Dear Last Honest Guy,

 

I am going out with two guys who happen to be friends. Let’s call them Tom and Jerry. Tom and Jerry are both from the same culture (different from mine).

 

I first met Tom and he was at first vocal about his interest in me. We go out regularly but he has this bad habit of not keeping in touch. When we’re together though we always have a great time. He just has this one track mind and focuses only on what he has on his plate for the moment. Anyway, I’ve established that he doesn’t want to be my boyfriend and that is fine with me. He is graduating soon. I’m comfortable with the idea that I will only be seeing him for the duration of the time that he’s here.

 

Now Jerry and I met shortly after I met Tom. I would find out later that Jerry wanted to ask me out too. But since he didn’t, we got into this easy friendship. We talk daily. Recently however, Jerry asked me out. I thought about it and I am not averse to the idea. I figured since I am not committed to anyone, I am not accountable to anyone.

 

On one occasion however, Tom called me while I was out with Jerry. I would call him back later that evening and Tom never said anything about my going out with Jerry. On a second occasion, Tom called me and I told him I was out with Jerry again. This irritated him and soon after we talked about it.

 

You see, I have always been reasonable in dealing with relationships. I have told Tom pointblank that when he doesn’t keep in touch with me I feel so distant from him. I have noticed that he has been exerting more effort to keep in touch during the week after that talk. Anyway, he said he felt irritated that I went out but then he realized that he can’t expect anything from me that he can’t do himself. He said if he sees me once a week or if he gets to spend time with me when he can he is fine with that. He understands that I may need more time than that. So he said it is okay with me to go out with other people.

 

I thought he didn’t need to tell me that because I still go out with other people. After all, I don’t want to just keep waiting by the phone and wait for him to take me out when it is convenient for him.

 

Anyway, lately though Tom has exerted more effort to see me. Jerry on the other hand keeps trying to see me everyday.

 

I know I can’t keep this up. In the end I will have to choose. But I want to choose when I am comfortable and when I want to already. I admit I am more attracted to Tom than Jerry despite the easy friendship Jerry and I have. Otherwise I shouldn’t bother with Tom anymore when Jerry is so into me and wants to be my boyfriend.

 

However, in the grand scheme of things, these guys are transients in my life. This will not give me ‘forever’. Their culture has already determined that.

 

I feel like Jerry is more emotionally invested in me. I feel that should I decide to stop seeing Tom, Tom will be okay with it. Tom is used to being alone after all. And I’ve already determined that he can only be emotionally invested in me to an extent.

 

Last Honest Guy, am I being selfish if I keep seeing both of them? I don’t want to make a decision just yet. I admit I like the attention I am getting. However, I still have to figure out how I feel about both.

 

If I am to be wise about this I would just walk away and not choose either one of them at all. I think I am infatuated with Tom though. Yet I do care for Jerry.. and from the looks of how things are going I am not averse at the thought of him being my boyfriend. But I can’t quit on Tom just yet.

 

I am being fickle, am I not? Last Honest Guy, what do you think I should do?

 

I admit, other than these guys I also keep in touch with other people. But these two are the only ones I go out on dates with on a regular basis.

 

I don’t really know what to ask you. I just thought I would vent and get your POV.

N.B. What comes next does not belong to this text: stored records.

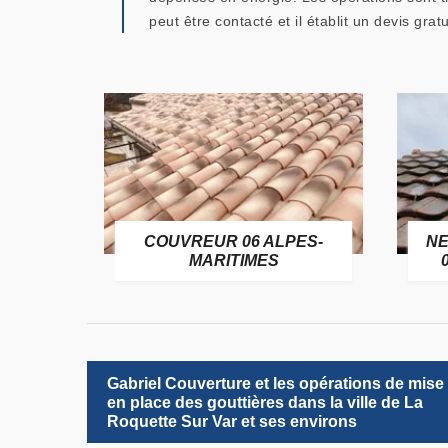
peut être contacté et il établit un devis gra
OFUGE
COUVREUR 06 ALPES-
NE
6
MARITIMES
Gabriel Couverture et les opérations de mise
en place des gouttières dans la ville de La
Roquette Sur Var et ses environs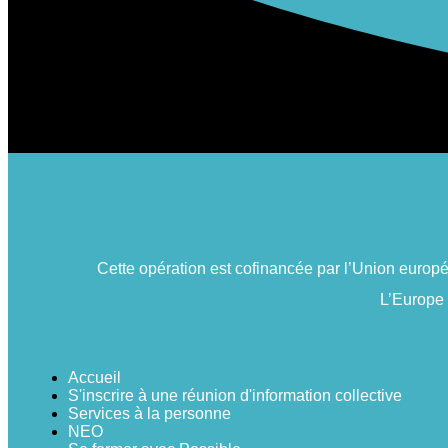
Cette opération est cofinancée par l’Union euro
L’Europe
Accueil
S'inscrire à une réunion d'information collective
Services à la personne
NEO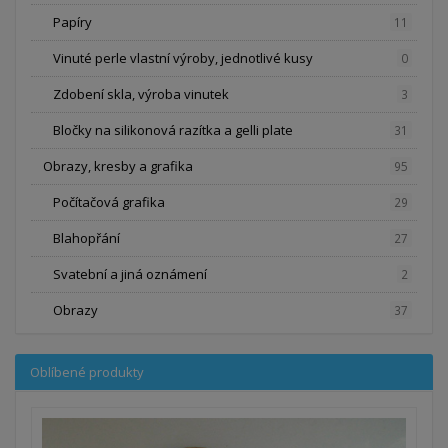
Papíry
11
Vinuté perle vlastní výroby, jednotlivé kusy
0
Zdobení skla, výroba vinutek
3
Bločky na silikonová razítka a gelli plate
31
Obrazy, kresby a grafika
95
Počítačová grafika
29
Blahopřání
27
Svatební a jiná oznámení
2
Obrazy
37
Oblíbené produkty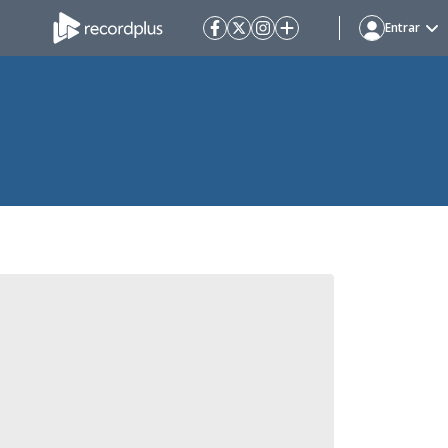
Entrar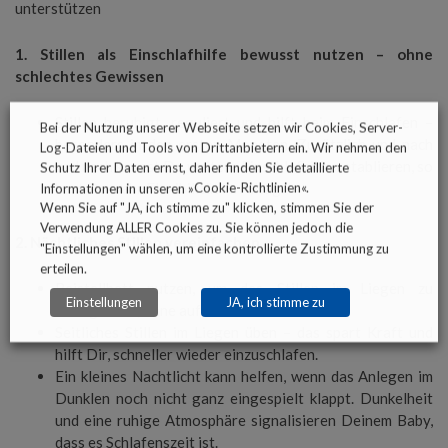
unterstützen
1. Stillen als Einschlafhilfe bewusst nutzen – ohne
schlechtes Gewissen
Stillen beruhigt, reguliert und hilft beim Einschlafen –
Bei der Nutzung unserer Webseite setzen wir Cookies, Server-
besonders in den ersten Monaten. Zusätzlich und nach
Log-Dateien und Tools von Drittanbietern ein. Wir nehmen den
und nach kannst Du weitere Einschlafhilfen etablieren, so
Schutz Ihrer Daten ernst, daher finden Sie detaillierte
hast Du mehr Flexibilität im Alltag.
Informationen in unseren »
Cookie-Richtlinien
«.
Wenn Sie auf "JA, ich stimme zu" klicken, stimmen Sie der
Verwendung ALLER Cookies zu. Sie können jedoch die
2. Nächtliches Stillen vereinfachen
"Einstellungen" wählen, um eine kontrollierte Zustimmung zu
erteilen.
Beistellbett nutzen, um das Stillen im Liegen zu
Einstellungen
JA, ich stimme zu
ermöglichen, ohne aufstehen zu müssen.
Seitliches Stillen im Liegen üben – das spart Kraft und
hilft Dir, schneller wieder einzuschlafen.
Ein kleines Nachtlicht kann helfen, wenn das Anlegen im
Dunklen noch nicht ganz eingespielt klappt. Dunkelheit
und eine ruhige Atmosphäre signalisieren Deinem Baby,
dass es Schlafenszeit ist.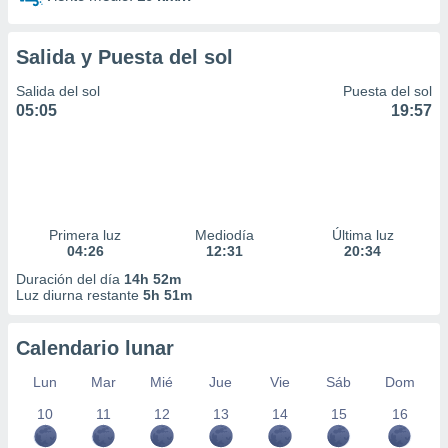
idad
a, utilizar
a
Salida y Puesta del sol
 la
Salida del sol
Puesta del sol
da, crear un
05:05
19:57
personalizar
o, uso de
a la
e contenido
do, medir el
 de la
Primera luz
Mediodía
Última luz
medir el
04:26
12:31
20:34
 del
 comprender
Duración del día
14h 52m
Luz diurna restante
5h 51m
 través de
s o a través
nación de
Calendario lunar
edentes de
fuentes,
Lun
Mar
Mié
Jue
Vie
Sáb
Dom
y mejora de
os, uso de
10
11
12
13
14
15
16
ados con el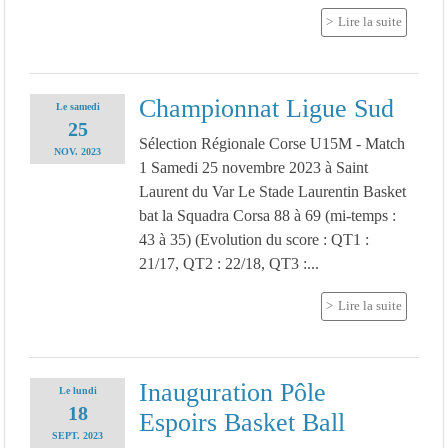
Lire la suite
Championnat Ligue Sud
Le
samedi
25
Sélection Régionale Corse U15M - Match
NOV.
2023
1 Samedi 25 novembre 2023 à Saint
Laurent du Var Le Stade Laurentin Basket
bat la Squadra Corsa 88 à 69 (mi-temps :
43 à 35) (Evolution du score : QT1 :
21/17, QT2 : 22/18, QT3 :...
Lire la suite
Inauguration Pôle
Le
lundi
18
Espoirs Basket Ball
SEPT.
2023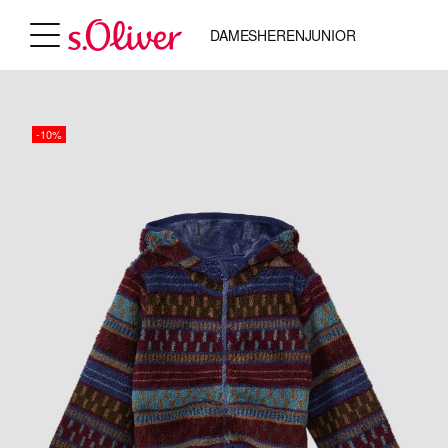
DAMES
HEREN
JUNIOR
-10%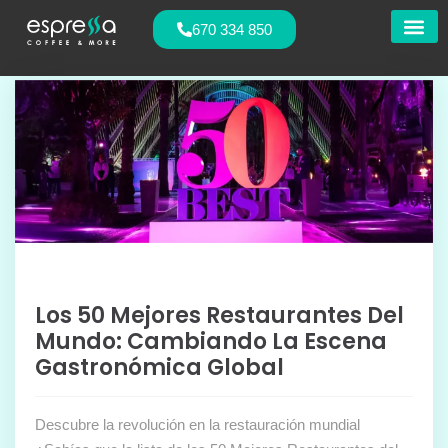
670 334 850
Nuestras
Los 50 Mejores Restaurantes Del
Mundo: Cambiando La Escena
Gastronómica Global
Descubre la revolución en la restauración mundial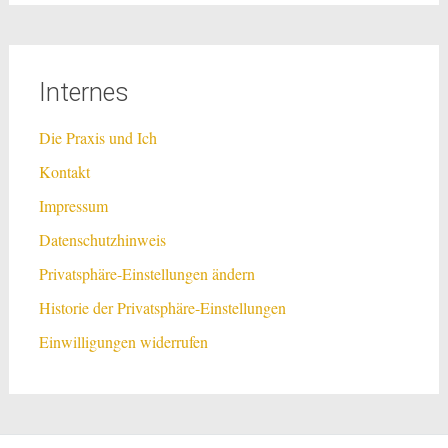
Internes
Die Praxis und Ich
Kontakt
Impressum
Datenschutzhinweis
Privatsphäre-Einstellungen ändern
Historie der Privatsphäre-Einstellungen
Einwilligungen widerrufen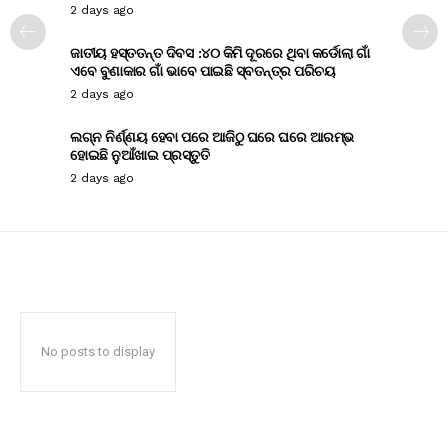
2 days ago
ଜାତୀୟ ହସ୍ତତନ୍ତ ଦିବସ :୪୦ କିମି ଦୂରରେ ଥିବା କର୍ଡୋଲା ଗାଁ
ଏବେ ବୁଣାକାର ଗାଁ ଭାବେ ପାଇଛି ସ୍ବତନ୍ତ୍ର ପରିଚୟ
2 days ago
ଲଗ୍ନ ନିର୍ଣ୍ଣୟ ହେବା ପରେ ଆଜିଠୁ ଘରେ ଘରେ ଆରମ୍ଭ
ହୋଇଛି ନୁଆଁଖାଇ ପ୍ରସ୍ତୁତି
2 days ago
No posts to display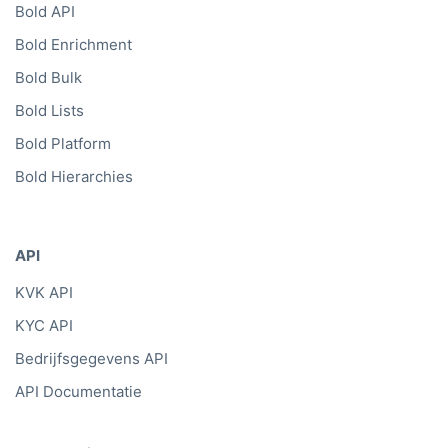
Bold API
Bold Enrichment
Bold Bulk
Bold Lists
Bold Platform
Bold Hierarchies
API
KVK API
KYC API
Bedrijfsgegevens API
API Documentatie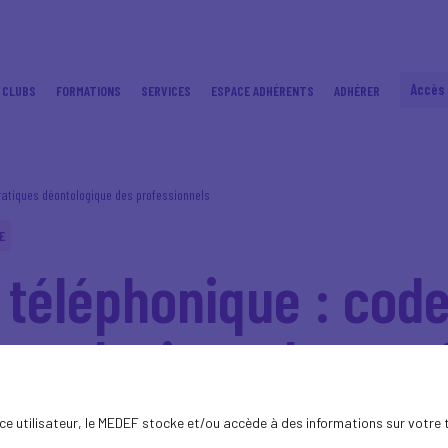
Accès
 CLUBS
FORMATIONS
SERVICES
ESPACE ADHÉRENTS
ADHÉRER
atiques déontologique des professionnels
E
téléphonique : cod
ontologique des pro
ence utilisateur, le MEDEF stocke et/ou accède à des informations sur votre 
24 juillet 2020 visant à encadrer le démarc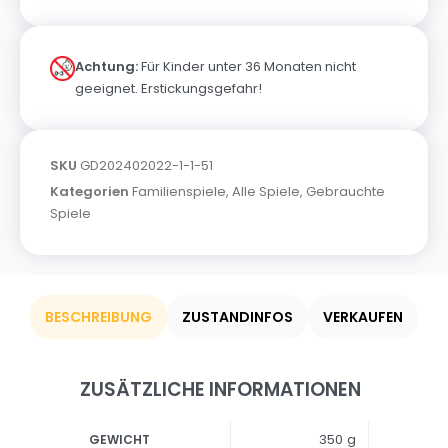
Achtung:
Für Kinder unter 36 Monaten nicht
geeignet. Erstickungsgefahr!
SKU
GD202402022-1-1-51
Kategorien
Familienspiele
,
Alle Spiele
,
Gebrauchte
Spiele
BESCHREIBUNG
ZUSTANDINFOS
VERKAUFEN
ZUSÄTZLICHE INFORMATIONEN
350 g
GEWICHT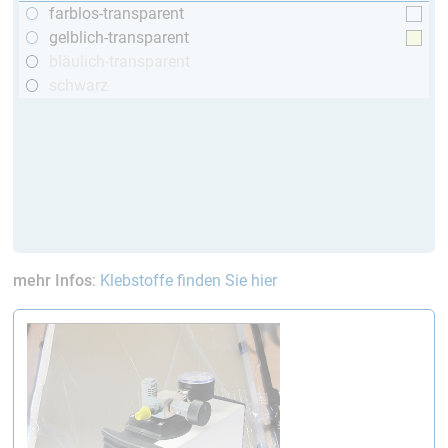
farblos-transparent
gelblich-transparent
bläulich-transparent
schwarz
mehr Infos
:
Klebstoffe finden Sie hier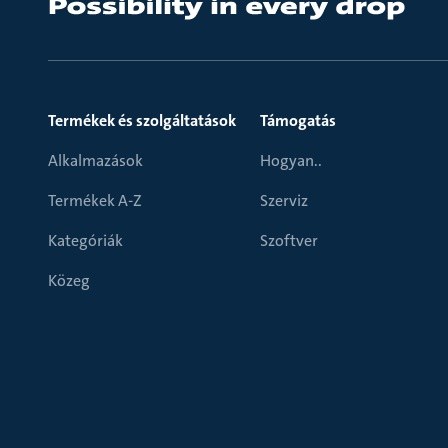
Termékek és szolgáltatások
Támogatás
Alkalmazások
Hogyan..
Termékek A-Z
Szerviz
Kategóriák
Szoftver
Közeg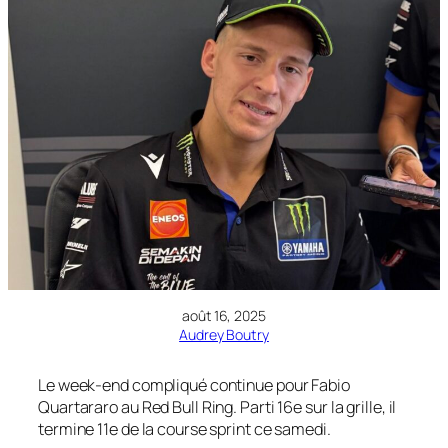
août 16, 2025
Audrey Boutry
Le week-end compliqué continue pour Fabio
Quartararo au Red Bull Ring. Parti 16e sur la grille, il
termine 11e de la course sprint ce samedi.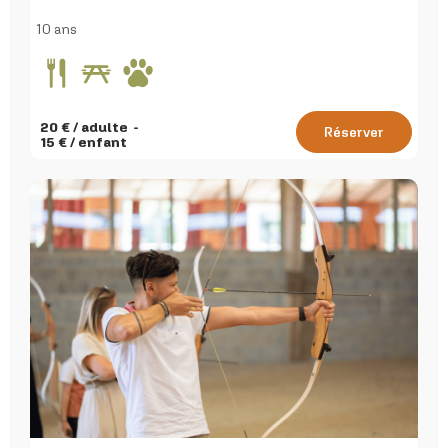
10 ans
20
€ / adulte
Réserver
15
€ / enfant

Answer from The Last Honest Guy

Look, since you have no commitment to anyone at this point, you are free to do what ever you want and date who ever you want as well. I would encourage you to keep it this way, that way no one gets their hopes up and get hurt at the end.

Also, let’s be real and admit that you DON’T like Jerry. You only like the attention you’re getting from him that’s all. So don’t kid yourself. If you really liked Jerry to be your boyfriend, he would be your boyfriend already. He’s more like a consolation price per say.

Put it this way, if the roles were reversed and Tom was the guy who is attentive and willing to have a relationship with you, no doubt you would stop seeing Jerry and just be with Tom. Am I right?

What I advice you to do is to continue to date as many people as you want as long as you’re completely honest with all of them regarding your true feelings about each one of them. Don’t mislead them into thinking you’re really into them when you’re not. If you’re completely honest and transparent at all times, they would know exactly what they’re getting themselves in if they choose to continue dating you.

Also, in regards to Jerry, I would not get into a relationship with him even after Tom leaves. There’s no point in being with him just to later leave him when you find a guy who you really like. At the same time you don’t want to tie yourself down with someone who you really only like as a friend. You could deprive yourself from finding someone else quicker and could also end up hurting Jerry even more after you dump him when you do find someone else. Just be clear with him and if he chooses to continue to hang around you, than that would be his decision at that point.

Good luck. By the way, I’m glad to hear back from you.